▶ _WHAT YOU HAVE TO DO_
Which lines below contain the word "GitHub"? Copy each of them.
**** MATERIAL SHOWN
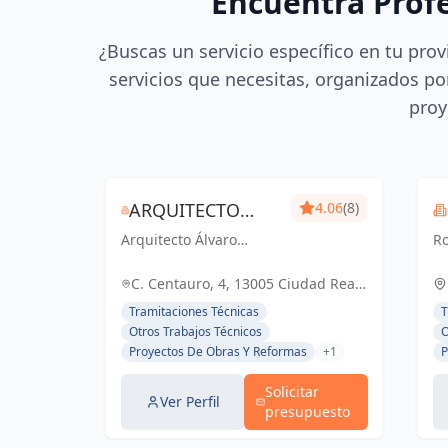
Encuentra Prof
¿Buscas un servicio específico en tu prov
servicios que necesitas, organizados por
proy
ARQUITECTO
4.06
(8)
Arquitecto Álvaro
ÁLVARO
Ro
Palomares: Diseñando
So
PALOMARES
Tu Mundo,
pr
C. Centauro, 4, 13005 Ciudad Real,
Construyendo Tu Hogar.
só
España, España
Tramitaciones Técnicas
T
To
Otros Trabajos Técnicos
O
Proyectos De Obras Y Reformas
+1
P
Solicitar
Ver Perfil
presupuesto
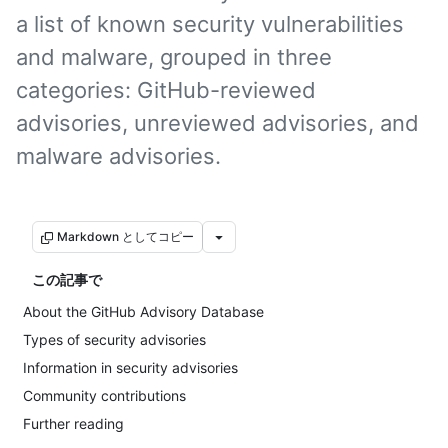
a list of known security vulnerabilities
and malware, grouped in three
categories: GitHub-reviewed
advisories, unreviewed advisories, and
malware advisories.
Markdown としてコピー
この記事で
About the GitHub Advisory Database
Types of security advisories
Information in security advisories
Community contributions
Further reading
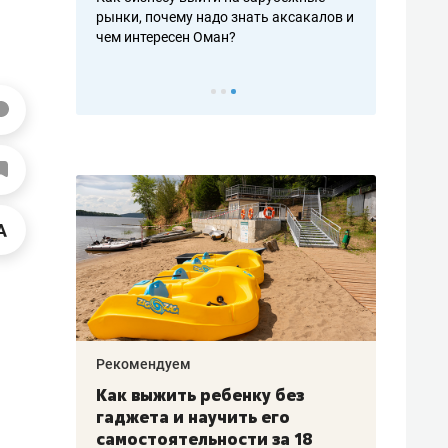
рафакте,
рынки, почему надо знать аксакалов и
о трехкратно
кредитов
чем интересен Оман?
клиентах и ч
Рекомендуем
Рекоме
лья
Как выжить ребенку без
Салих
есте
гаджета и научить его
«Если
а –
самостоятельности за 18
с мин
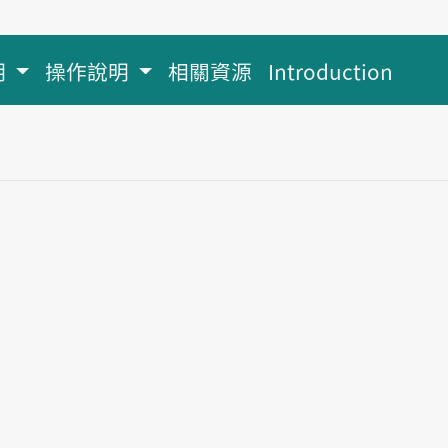
明
操作說明
相關資源
Introduction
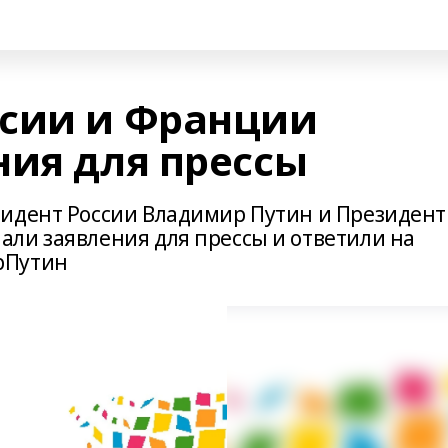
сии и Франции
ния для прессы
зидент России Владимир Путин и Президент
ли заявления для прессы и ответили на
рПутин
********
▶ _SOLUTION TO THIS PROBLEM_
categories: GitHub-reviewed
About the GitHub Advisory Database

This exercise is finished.